No. 14 of 33: The Times They Are A-Changin' (1964)
Why only No. 14? Because this is the start of the really great stuff, and there's a lot of competition from the higher-ranked albums. Also, while it offers several classic tracks, the album happens to contain some of my not-so-favorite early Dylan tunes.
The title track is chilling in its ability to see the future events of the '60s. I'm a teacher, and I use this song in class to go along with slides of images of the '50s and '60s to show how times truly did change. I also note that many of the changes took place after the song came out. (Although the album was released in early '64, most of the songs were recorded by October '63, before the JFK assassination.)
"The Lonesome Death of Hattie Carroll" is a favorite. It tells the true story of a middle-aged black waitress/barmaid and mother killed by a white man. "Only a Pawn In Their Game," another great one, is about Medgar Evers. I also love "When The Ship Comes In" and "Boots of Spanish Leather," which has a strong melody.
I'm not so crazy about "With God On Our Side," a cynical, history-based song with fine lyrics that grows tedious quickly. "North Country Blues" is so-so. Critics seem to love "One Too Many Mornings," which I find boring. "Restless Farewell" is merely OK.

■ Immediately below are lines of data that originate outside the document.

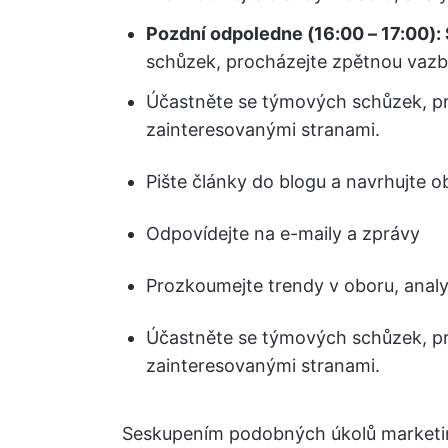
Pozdní odpoledne (16:00 – 17:00):
schůzek, procházejte zpětnou vazbu
Účastněte se týmových schůzek, pr
zainteresovanými stranami.
Pište články do blogu a navrhujte o
Odpovídejte na e-maily a zprávy
Prozkoumejte trendy v oboru, analyz
Účastněte se týmových schůzek, pr
zainteresovanými stranami.
Seskupením podobných úkolů marketin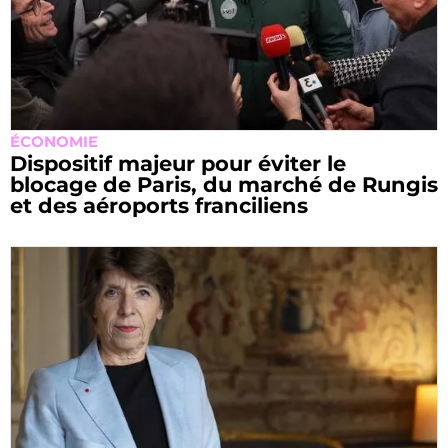
ÉCONOMIE
Dispositif majeur pour éviter le
blocage de Paris, du marché de Rungis
et des aéroports franciliens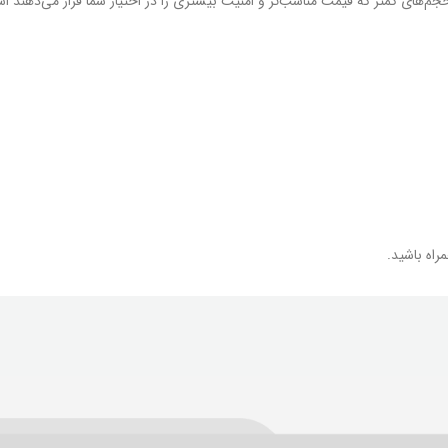
حجم‌های کمتر که قیمت مناسب‌تر و امنیت بیشتری را در اختیار شما قرار می‌دهند است
مراه باشید.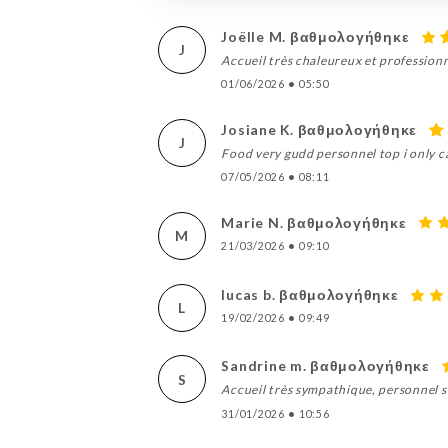
Joëlle M. βαθμολογήθηκε
J
Accueil très chaleureux et professionn
01/06/2026
•
05:50
Josiane K. βαθμολογήθηκε
J
Food very gudd personnel top i only
07/05/2026
•
08:11
Marie N. βαθμολογήθηκε
M
21/03/2026
•
09:10
lucas b. βαθμολογήθηκε
L
19/02/2026
•
09:49
Sandrine m. βαθμολογήθηκε
S
Accueil très sympathique, personnel so
31/01/2026
•
10:56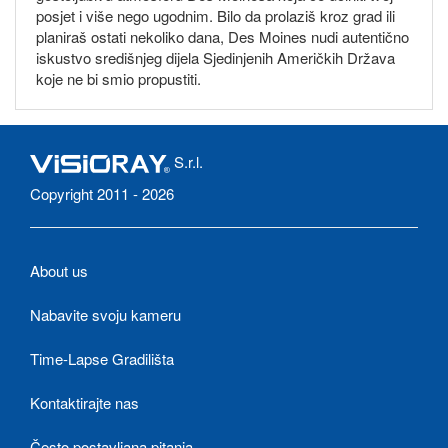
posjet i više nego ugodnim. Bilo da prolaziš kroz grad ili
planiraš ostati nekoliko dana, Des Moines nudi autentično
iskustvo središnjeg dijela Sjedinjenih Američkih Država
koje ne bi smio propustiti.
S.r.l.
Copyright 2011 - 2026
About us
Nabavite svoju kameru
Time-Lapse Gradilišta
Kontaktirajte nas
Često postavljana pitanja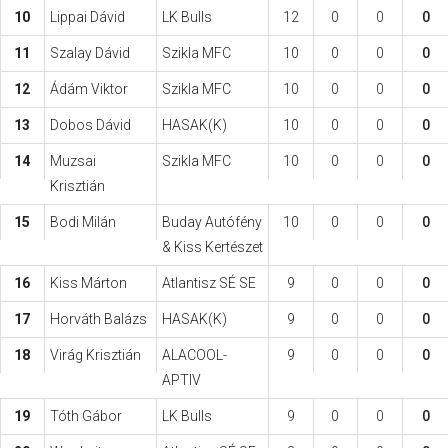
10
Lippai Dávid
LK Bulls
12
0
0
0
11
Szalay Dávid
Szikla MFC
10
0
0
0
12
Ádám Viktor
Szikla MFC
10
0
0
0
13
Dobos Dávid
HASAK(K)
10
0
0
0
14
Muzsai
Szikla MFC
10
0
0
0
Krisztián
15
Bodi Milán
Buday Autófény
10
0
0
0
& Kiss Kertészet
16
Kiss Márton
Atlantisz SÉ SE
9
0
0
0
17
Horváth Balázs
HASAK(K)
9
0
0
0
18
Virág Krisztián
ALACOOL-
9
0
0
0
APTIV
19
Tóth Gábor
LK Bulls
9
0
0
0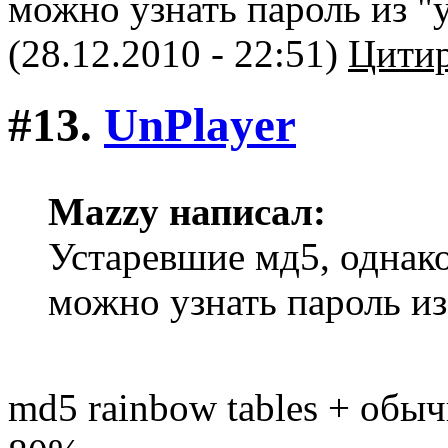
можно узнать пароль из "
(28.12.2010 - 22:51)
Цитир
#13.
UnPlayer
Mazzy написал:
Устаревшие мд5, однако
можно узнать пароль из
md5 rainbow tables + обы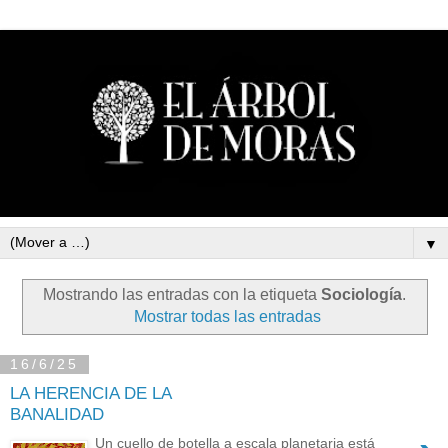
▼
Mostrando las entradas con la etiqueta
Sociología
.
Mostrar todas las entradas
16/6/25
LA HERENCIA DE LA
BANALIDAD
Un cuello de botella a escala planetaria está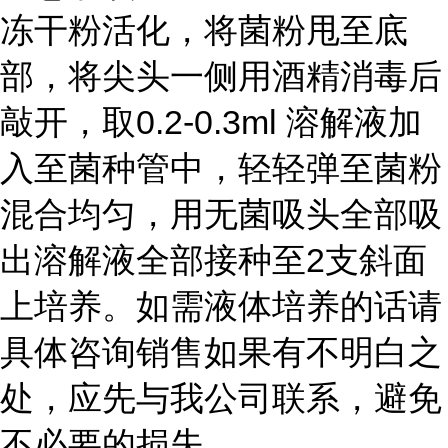
冻干粉活化，将菌粉甩至底
部，将尖头一侧用酒精消毒后
敲开，取0.2-0.3ml 溶解液加
入至菌种管中，轻轻弹至菌粉
混合均匀，用无菌吸头全部吸
出溶解液全部接种至2支斜面
上培养。如需液体培养的话请
具体咨询销售如果有不明白之
处，应先与我公司联系，避免
不必要的损失。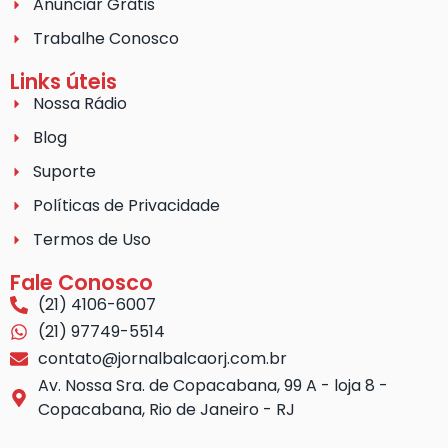
Anunciar Grátis
Trabalhe Conosco
Links úteis
Nossa Rádio
Blog
Suporte
Políticas de Privacidade
Termos de Uso
Fale Conosco
(21) 4106-6007
(21) 97749-5514
contato@jornalbalcaorj.com.br
Av. Nossa Sra. de Copacabana, 99 A - loja 8 -
Copacabana, Rio de Janeiro - RJ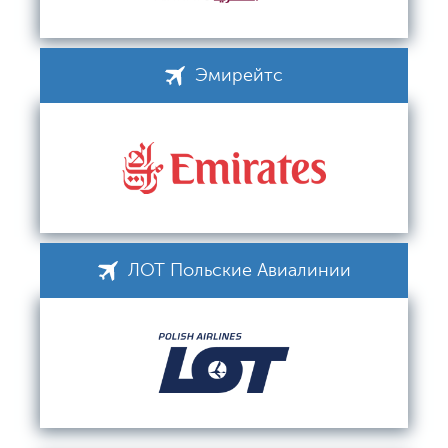
Эмирейтс
ЛОТ Польские Авиалинии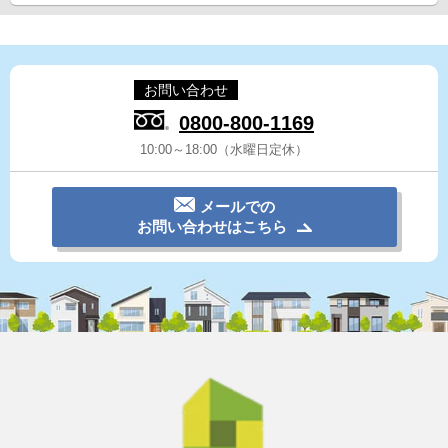
お問い合わせ
0800-800-1169
10:00～18:00（水曜日定休）
メールでの
お問い合わせはこちら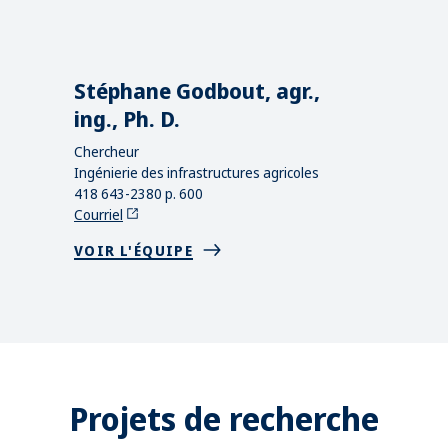
Stéphane Godbout, agr.,
ing., Ph. D.
Chercheur
Ingénierie des infrastructures agricoles
418 643-2380 p. 600
Courriel
VOIR L'ÉQUIPE
Projets de recherche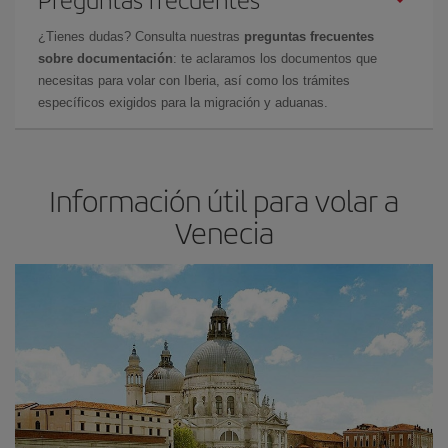
¿Tienes dudas? Consulta nuestras
preguntas frecuentes
sobre documentación
: te aclaramos los documentos que
necesitas para volar con Iberia, así como los trámites
específicos exigidos para la migración y aduanas.
Información útil para volar a
Venecia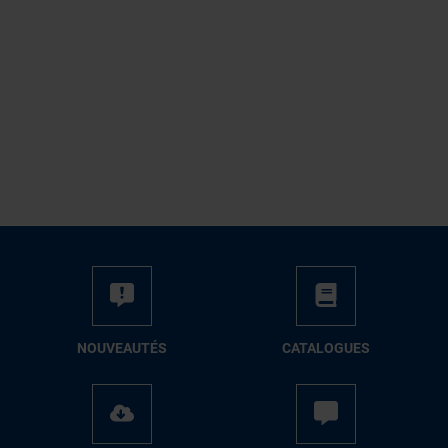
NOUVEAUTÉS
CATALOGUES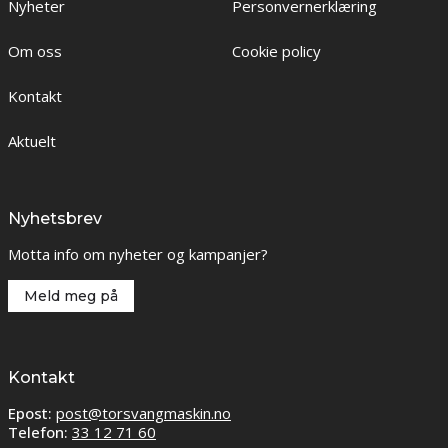
Nyheter
Personvernerklæring
Om oss
Cookie policy
Kontakt
Aktuelt
Nyhetsbrev
Motta info om nyheter og kampanjer?
Meld meg på
Kontakt
Epost:
post@torsvangmaskin.no
Telefon:
33 12 71 60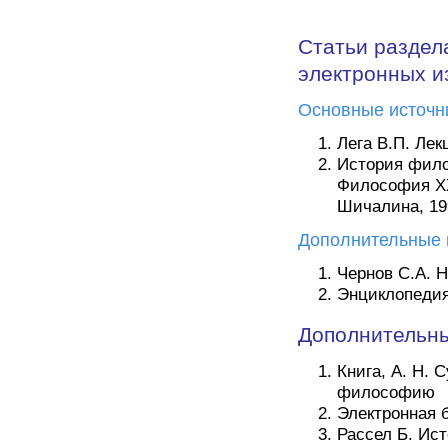
Статьи раздел
электронных и
Основные источн
Лега В.П. Ле
История фило
Философия XXв
Шичалина, 19
Дополнительные 
Чернов С.А. 
Энциклопедия
Дополнительны
Книга, А. Н. 
философию
Электронная 
Рассел Б. Ист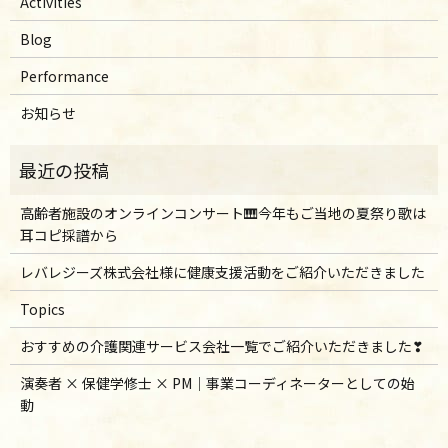
Activities
Blog
Performance
お知らせ
高齢者施設のオンラインコンサート🎹今年もご当地の夏祭り歌は
耳コピ採譜から
レバレジーズ株式会社様に健康支援活動をご紹介いただきました
Topics
おすすめの介護関連サービス会社一覧でご紹介いただきました❣
演奏者 × 保健学修士 × PM｜事業コーディネーターとしての始
動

This was Dylan's third album and his first with all original songs. It's amazing what this guy could write and sing about at age 22. He was so advanced, surpassing all the folkies in his ability to convey a message with a powerful tune. There were some real serious messages here and several thought-provoking songs. Much of it still mesmerizes.
Journalist Bill Spurge of New York City has been a Bob Dylan fan since 1974.